Os cachorros são mais bem tratados na França do que muita gente. São cachorros grandes, gordos, de pêlo reluzente e bem escovado. Parecem pessoas. Têm direito de entrar em padarias, supermercados e farmácias. Andam livremente de metrô, ônibus, avião e se hospedam nos quartos de seus donos nos hotéis.
Sempre estranho esse hábito. Fui criada assim -cachorro no quintal, gente dentro de casa e ponto. Nos momentos de carência extrema, a pessoa já variando de fome, retirante do sertão cheio de gravetos, o sol tinindo, até o cachorro magro entra nas cogitações como uma possibilidade de comida. Com a cachorra Baleia, de "Vidas Secas", foi assim.
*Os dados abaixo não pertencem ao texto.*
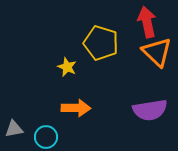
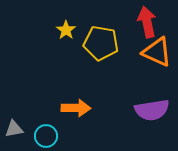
yellow pentagon: rotated 8 degrees counterclockwise
orange triangle: rotated 20 degrees counterclockwise
yellow star: moved 1 px left, 37 px up; rotated 12 degrees clockwise
purple semicircle: moved 2 px right
cyan circle: moved 1 px up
Mas os franceses (e a Europa) preferem os cachorros aos imigrantes árabes, africanos, aos ciganos do Leste Europeu que pedem esmola pelas ruas de Paris.
Em Berlim, uma mulher se escandalizou comigo num bar, quando me assustei com o cachorro dela. Um bicho grande, da altura da mesa, saiu debaixo da cadeira em que eu estava. Pulei para trás. Não tinha visto o animal, que ainda passou o rabo dentro do meu copo de cerveja.
A mulher indignou-se com meu susto. Perguntou de que país eu era. Brasil? Ah, então, compreendia, "porque lá os cachorros são tratados à míngua, sem respeito".
Estrangeira metida. Não sabia nada sobre a droga do país onde eu vivo. Não sabia nada sobre a droga da minha vida. Não sabia que os 9 milhões de cachorros franceses vivem muito melhor do que os 3 milhões de crianças que engrossam as ruas brasileiras.
Por isso os franceses se sentem tão superiores à gente do Terceiro Mundo. Não têm trombadinhas, assassinos de rua. O Terceiro Mundo todo caiu fora, aliás, foi cuspido da Copa do Mundo, com ou sem ladroagem dos árbitros.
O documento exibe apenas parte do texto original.